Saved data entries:
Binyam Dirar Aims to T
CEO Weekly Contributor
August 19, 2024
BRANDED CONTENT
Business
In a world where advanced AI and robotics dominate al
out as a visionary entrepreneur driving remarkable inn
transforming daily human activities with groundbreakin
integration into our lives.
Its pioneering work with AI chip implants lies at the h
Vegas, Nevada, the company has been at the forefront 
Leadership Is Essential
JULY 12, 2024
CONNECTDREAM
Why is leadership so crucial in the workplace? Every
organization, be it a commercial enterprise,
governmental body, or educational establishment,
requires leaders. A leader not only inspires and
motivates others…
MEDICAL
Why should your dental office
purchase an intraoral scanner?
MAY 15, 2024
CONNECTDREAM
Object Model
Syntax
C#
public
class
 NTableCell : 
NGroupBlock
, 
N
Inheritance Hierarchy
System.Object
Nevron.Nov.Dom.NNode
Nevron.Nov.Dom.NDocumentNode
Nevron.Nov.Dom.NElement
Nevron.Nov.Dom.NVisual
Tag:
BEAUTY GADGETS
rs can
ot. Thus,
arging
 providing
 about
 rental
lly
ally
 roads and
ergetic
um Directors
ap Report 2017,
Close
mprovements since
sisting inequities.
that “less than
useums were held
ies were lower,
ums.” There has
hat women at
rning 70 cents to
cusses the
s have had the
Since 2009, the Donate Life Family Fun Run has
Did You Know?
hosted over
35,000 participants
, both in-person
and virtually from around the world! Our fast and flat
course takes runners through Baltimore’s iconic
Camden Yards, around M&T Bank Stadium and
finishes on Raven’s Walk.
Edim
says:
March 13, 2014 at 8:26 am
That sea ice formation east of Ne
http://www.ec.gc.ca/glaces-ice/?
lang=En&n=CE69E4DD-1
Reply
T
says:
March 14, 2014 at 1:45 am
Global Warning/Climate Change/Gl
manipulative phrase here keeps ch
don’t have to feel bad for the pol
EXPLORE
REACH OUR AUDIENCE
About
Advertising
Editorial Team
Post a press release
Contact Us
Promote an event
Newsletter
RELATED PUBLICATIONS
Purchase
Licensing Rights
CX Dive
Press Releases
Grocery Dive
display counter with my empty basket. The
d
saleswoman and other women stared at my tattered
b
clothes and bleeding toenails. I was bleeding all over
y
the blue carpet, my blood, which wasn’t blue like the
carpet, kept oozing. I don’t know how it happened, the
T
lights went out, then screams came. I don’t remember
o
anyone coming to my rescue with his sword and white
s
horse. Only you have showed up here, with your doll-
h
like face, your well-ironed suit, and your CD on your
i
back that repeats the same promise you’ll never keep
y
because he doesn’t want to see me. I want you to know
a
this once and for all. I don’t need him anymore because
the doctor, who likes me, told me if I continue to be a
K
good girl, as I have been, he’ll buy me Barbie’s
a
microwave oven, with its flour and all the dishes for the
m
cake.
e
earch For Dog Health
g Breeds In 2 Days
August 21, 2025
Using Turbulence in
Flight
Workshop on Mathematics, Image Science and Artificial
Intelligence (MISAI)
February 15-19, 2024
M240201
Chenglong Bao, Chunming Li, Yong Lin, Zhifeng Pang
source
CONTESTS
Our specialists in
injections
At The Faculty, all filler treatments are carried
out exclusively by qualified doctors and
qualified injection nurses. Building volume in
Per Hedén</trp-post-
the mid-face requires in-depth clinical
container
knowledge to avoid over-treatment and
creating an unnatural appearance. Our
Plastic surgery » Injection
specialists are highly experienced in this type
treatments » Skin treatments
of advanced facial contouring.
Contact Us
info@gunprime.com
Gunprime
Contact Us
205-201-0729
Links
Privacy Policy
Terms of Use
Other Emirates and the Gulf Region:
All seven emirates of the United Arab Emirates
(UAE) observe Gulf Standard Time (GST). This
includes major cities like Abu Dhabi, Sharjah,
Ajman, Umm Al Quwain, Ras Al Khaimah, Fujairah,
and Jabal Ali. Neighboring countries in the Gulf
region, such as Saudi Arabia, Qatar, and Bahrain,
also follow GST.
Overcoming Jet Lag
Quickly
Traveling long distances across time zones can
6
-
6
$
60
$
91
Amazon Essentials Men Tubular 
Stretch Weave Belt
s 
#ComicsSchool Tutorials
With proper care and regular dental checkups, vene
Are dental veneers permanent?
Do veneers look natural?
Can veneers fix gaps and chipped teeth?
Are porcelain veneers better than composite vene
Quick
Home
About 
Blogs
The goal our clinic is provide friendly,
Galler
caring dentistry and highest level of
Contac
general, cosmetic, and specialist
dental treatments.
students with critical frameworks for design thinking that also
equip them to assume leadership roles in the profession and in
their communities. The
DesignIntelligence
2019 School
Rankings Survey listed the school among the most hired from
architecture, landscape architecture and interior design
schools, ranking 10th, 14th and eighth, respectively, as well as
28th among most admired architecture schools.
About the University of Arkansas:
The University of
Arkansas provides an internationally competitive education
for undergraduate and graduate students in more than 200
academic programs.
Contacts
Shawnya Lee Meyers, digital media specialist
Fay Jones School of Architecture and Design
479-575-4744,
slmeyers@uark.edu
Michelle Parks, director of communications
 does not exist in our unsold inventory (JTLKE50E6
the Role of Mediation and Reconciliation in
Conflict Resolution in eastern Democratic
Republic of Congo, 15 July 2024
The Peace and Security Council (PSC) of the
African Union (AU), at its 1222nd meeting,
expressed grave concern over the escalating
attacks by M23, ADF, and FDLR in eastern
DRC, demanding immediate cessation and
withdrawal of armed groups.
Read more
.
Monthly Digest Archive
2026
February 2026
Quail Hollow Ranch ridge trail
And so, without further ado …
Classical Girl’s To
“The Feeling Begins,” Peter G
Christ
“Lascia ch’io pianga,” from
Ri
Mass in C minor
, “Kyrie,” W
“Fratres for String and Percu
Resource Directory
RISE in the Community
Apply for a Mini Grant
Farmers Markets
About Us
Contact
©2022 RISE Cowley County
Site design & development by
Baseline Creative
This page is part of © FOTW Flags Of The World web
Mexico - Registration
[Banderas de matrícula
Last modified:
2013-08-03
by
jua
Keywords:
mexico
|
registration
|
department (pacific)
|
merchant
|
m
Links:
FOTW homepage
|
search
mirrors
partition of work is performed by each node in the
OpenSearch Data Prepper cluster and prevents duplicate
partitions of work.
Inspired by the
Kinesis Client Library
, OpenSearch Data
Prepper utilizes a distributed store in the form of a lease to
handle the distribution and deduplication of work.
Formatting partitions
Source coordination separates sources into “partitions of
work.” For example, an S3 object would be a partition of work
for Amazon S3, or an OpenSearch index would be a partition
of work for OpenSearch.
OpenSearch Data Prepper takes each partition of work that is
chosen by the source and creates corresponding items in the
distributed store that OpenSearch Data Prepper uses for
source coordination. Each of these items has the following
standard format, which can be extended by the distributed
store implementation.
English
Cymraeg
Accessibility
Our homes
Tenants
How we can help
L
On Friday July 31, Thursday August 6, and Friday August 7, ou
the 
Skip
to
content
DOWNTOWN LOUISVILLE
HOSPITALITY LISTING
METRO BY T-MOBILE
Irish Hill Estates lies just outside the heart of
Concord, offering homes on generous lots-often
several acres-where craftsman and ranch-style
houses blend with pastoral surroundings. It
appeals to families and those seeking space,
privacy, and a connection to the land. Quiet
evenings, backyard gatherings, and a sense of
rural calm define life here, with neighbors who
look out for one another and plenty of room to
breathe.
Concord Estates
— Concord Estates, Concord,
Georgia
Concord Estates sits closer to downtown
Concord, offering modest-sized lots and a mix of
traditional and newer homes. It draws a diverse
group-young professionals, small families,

- **YOUR TASK**
The lines to retype run from the start of the entries through the line containing "integration into our lives."; reproduce them exactly and add nothing.

- **RESPONSE TO THIS TASK**
Binyam Dirar Aims to T
CEO Weekly Contributor
August 19, 2024
BRANDED CONTENT
Business
In a world where advanced AI and robotics dominate al
out as a visionary entrepreneur driving remarkable inn
transforming daily human activities with groundbreakin
integration into our lives.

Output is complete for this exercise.